African Violet... I could have sworn I had other versions of this song, but apparently not. Oh wait - somehow, probably thanks to me misreading/mistyping, I have it down as American Violet on Fire on Ice (great album). Duly changed. Stupid fingers and eyes making mistakes years ago when I originally ripped all my CDs. I find the version on Alive too full of dead space, filler sections... I am sounding like a broken record again. As it ends and segues into You're Gonna Miss Your Candy Man the pace and tone changes up a gear. This is a nice lively opening. I have this track down as You're Goin' Miss Your Candyman more than once in my library and that returns hits on the web too; I suspect the source of my track list was wrong. Not Amazon this time though, but I still cannot be bothered to change it now I have noticed. It is a livelier track, and I needed that. There is still too much repetition though, the bass and rhythm sections are particularly guilty of that here. The song has a decent groove, but too long without modifying it dilutes that effect. Thankfully the whole tune is a bit shorter and overall I think it is my favourite so far on the album. The quicker pace is not maintained though, to my chagrin.

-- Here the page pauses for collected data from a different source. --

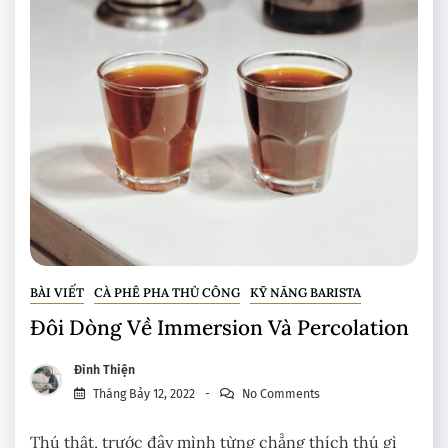
BÀI VIẾT
CÀ PHÊ PHA THỦ CÔNG
KỸ NĂNG BARISTA
Đôi Dòng Về Immersion Và Percolation
Đình Thiện
Tháng Bảy 12, 2022
No Comments
Thú thật, trước đây mình từng chẳng thích thú gì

Dancing Girl is not a tune I recognise (I appear not to have a recorded version of it) but it is a good vehicle for Callier's vocal, with a low-level accompaniment behind it that is in places reminiscent of certain film soundtracks. The song is 11 minutes, but really it feels like more than one track as the tone and instrumentation change so the length does not come across. Actually the track flies by much faster than some earlier (shorter) tunes and suddenly we reach the closer.

I Don't Want to See Myself was one of the stand-out tracks on Lifetime, the first Callier album I bought, and this performance, whilst it contains longer bridges, is pretty true to my memory of the recording. It is a nice way to close - higher tempo, more upbeat. The bass errs on the side of cheesy at times but that is forgivable. It is not a fantastic tune, but it is a good one that leaves me smiling.

All in all, Alive definitely has its faults, but I find it hard to part with any of the tracks here. I do not have any other live work by Terry Callier, and there will be no more to replace this with something better - may he rest in peace. I challenge anyone to listen to Terry Callier and not fall in love with his voice, the man had more soul than many much more acclaimed stars. He remains a firm favourite, with much better albums to come in due course.